事業モデル
同社は「子ども・子育て支援事業」の単一セグメントを展開しており、子会社の経営管理を主軸としています。具体的には、東京都23区を中心に認可保育所や東京都認証保育所を直営で運営し、質の高い保育環境を提供しています。
さらに、保育ノウハウを活かした不動産開発やコンサルティング、ICTを活用した子育て支援サービスの提供など、多角的なアプローチを展開しています。教育研修の企画運営やフェムケア事業の展開も含まれ、共働き家族に向けた包括的なサポート体制を構築しています。
KPI
当連結会計年度において、売上高は18,388百万円(前年同期比6.8%増)を記録しました。営業利益は1,139百万円と、前年同期比で46.9%の増益を見せています。

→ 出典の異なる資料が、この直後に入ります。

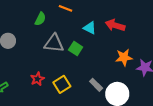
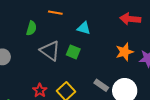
red arrow: (115, 25) -> (130, 19), moved
gray triangle: (54, 43) -> (50, 51), turned 40

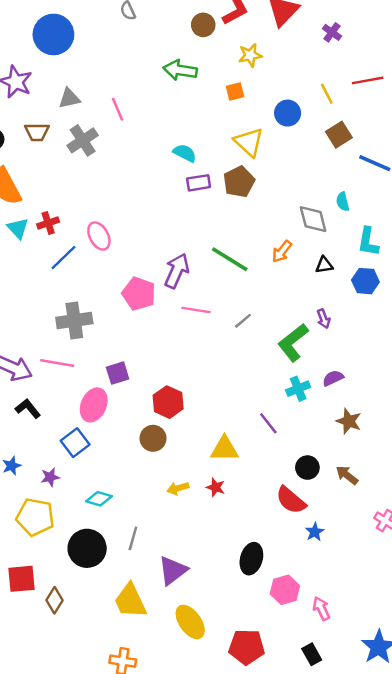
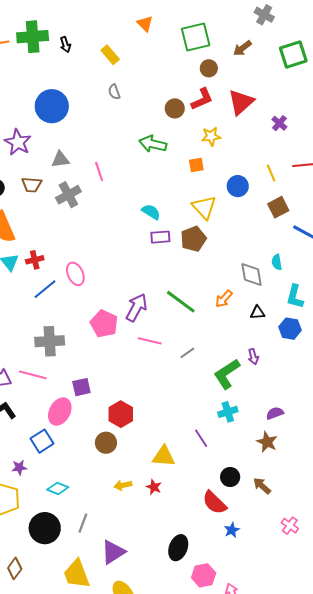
purple semicircle: (333, 378) -> (275, 413), moved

経常利益は1,032百万円(同18.5%増)、親会社株主に帰属する当期純利益は611百万円となりました。これらの数値は、保育サービスの質の向上と多角的な事業展開が寄与しているものと考えられます。
成長ドライバー
成長の源泉として、ICT化を推進した子育て支援サービスの充実や、独自の教育プログラム「CLP」による付加価値の向上が挙げられます。また、オンライン研修のサブスクリプション展開により、保育業界全体の質の向上と安定的な収益基盤の構築を目指しています。

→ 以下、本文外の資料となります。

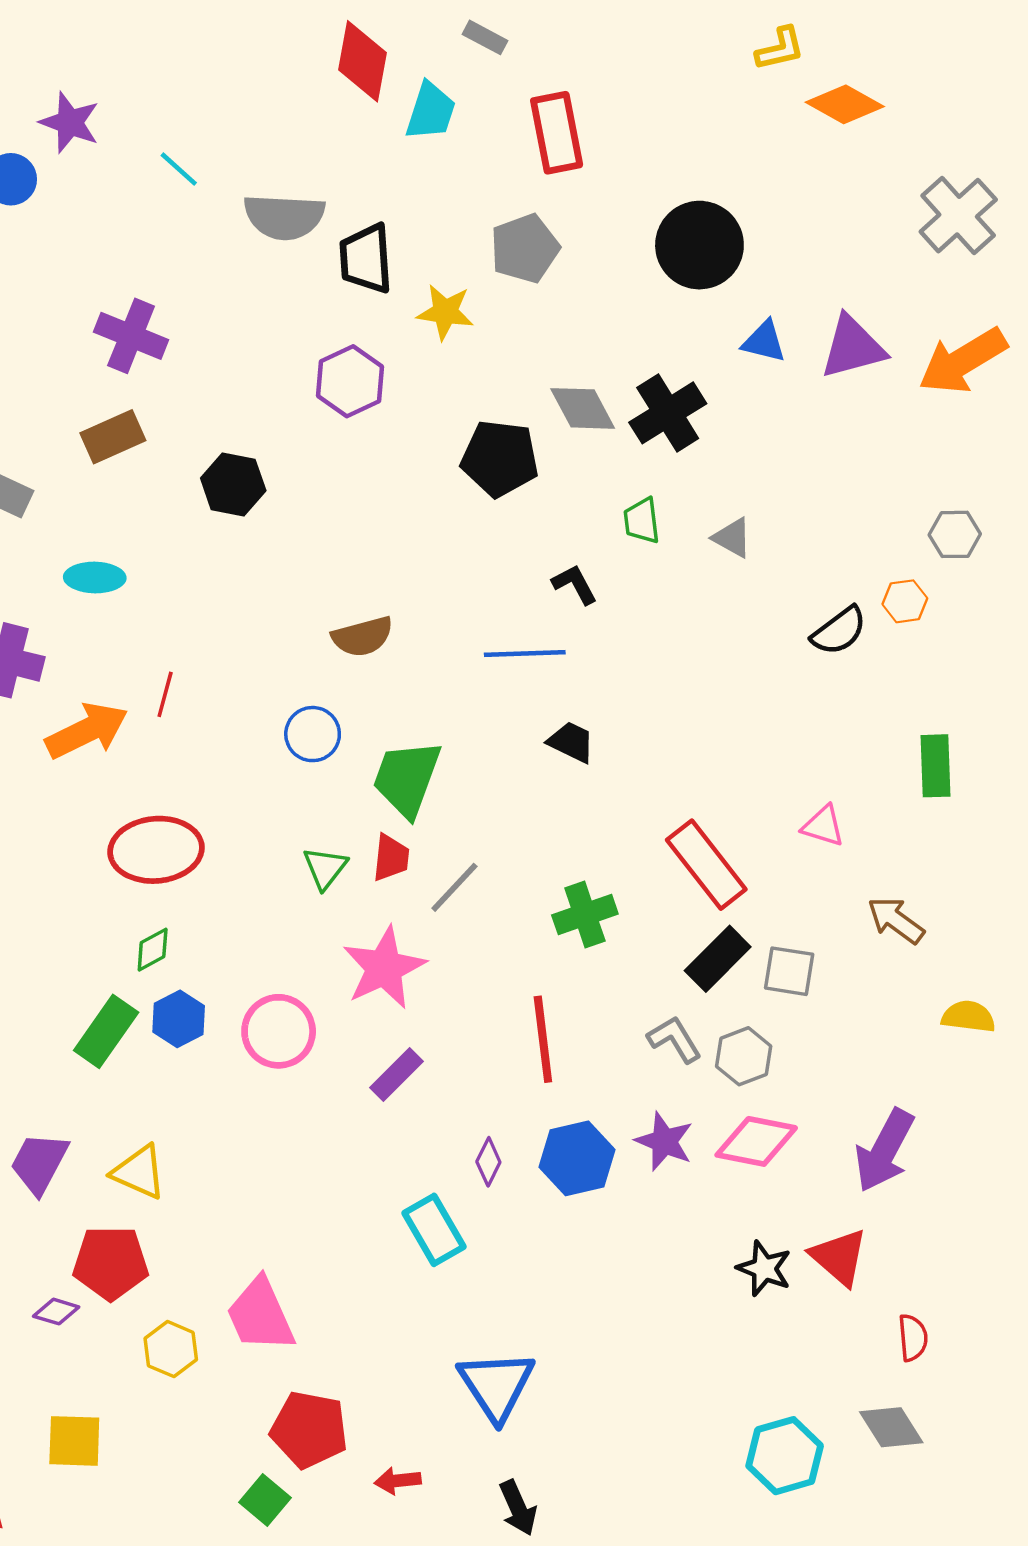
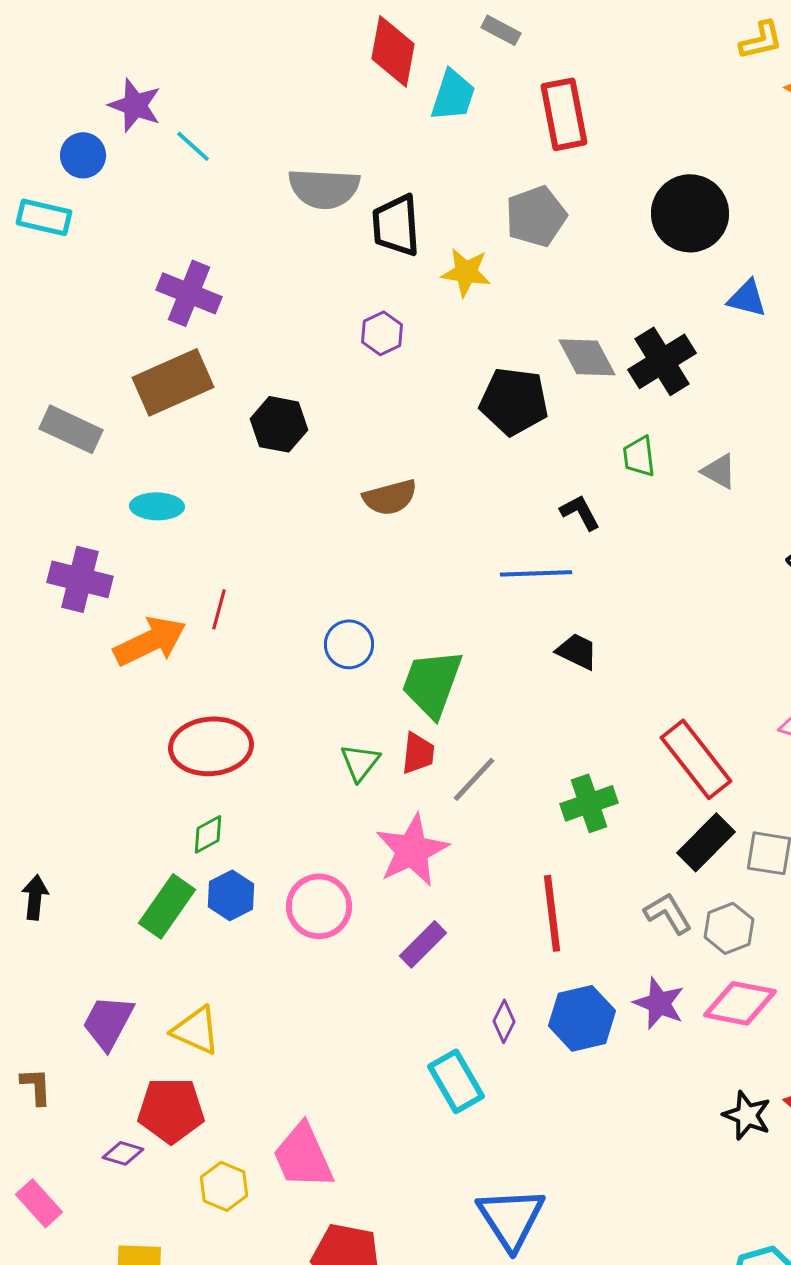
cyan line: (179, 169) -> (193, 146), moved
purple hexagon: (350, 381) -> (382, 333), size x0.7
brown rectangle: (113, 437) -> (173, 382), size x1.4
brown semicircle: (363, 637) -> (390, 497), moved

さらに、強みである不動産開発力を活用した子育て支援住宅の開発や、フェムケア事業といった近接領域への進出も成長を牽引する要素です。これらの施策を通じて、共働き世帯の増加という市場ニーズに応える体制を強化しています。
リスク
深刻な少子化の進行や待機児童の減少など、市場環境の変化が業績に直接的な影響を与えるリスクがあります。また、保育士や看護師といった専門人材の確保・育成が困難になった場合、施設展開の速度やサービス品質に支障をきたす可能性があります。
さらに、国や自治体の政策変更による補助金の削減、または認可の取り消しといった行政上の規制リスクも存在します。加えて、個人情報の漏洩や施設の事故発生による社会的信用の失墜、および共同創業者への高い依存度も経営上の留意点として挙げられています。
競合
同社は「さくらさくみらい」というブランドのもと、ハード(施設・不動産)とソフト(保育内容・教育の質)の両輪で差別化を図っています。特に東京都23区を中心とした利便性の高いエリアへのこだわりにより、利用者や働くスタッフから選ばれる施設づくりを追求しています。

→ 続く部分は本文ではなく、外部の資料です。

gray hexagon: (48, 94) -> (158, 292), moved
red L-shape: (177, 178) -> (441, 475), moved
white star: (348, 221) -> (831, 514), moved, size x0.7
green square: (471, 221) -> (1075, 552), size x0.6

競合他社と比較して、単なる施設の運営にとどまらず、独自の保育指針に基づく教育研修の提供やICT活用など、付加価値の高いサービスを展開している点が特徴です。また、不動産開発力と保育ノウハウを融合させることで、独自なポジションを確立しています。
バリュエーション
最新の市場データにおいて、同社の株価は3,080円となっており、時価総額は約134.1億円です。PERは17.76倍、PBRは2.04倍と算出されています。
配当利回りは0.93%となっており、成長投資や事業拡大に向けた再投資の姿勢が見て取れます。これらの指標は、同社の成長戦略に対する市場の評価を反映しているものと考えられます。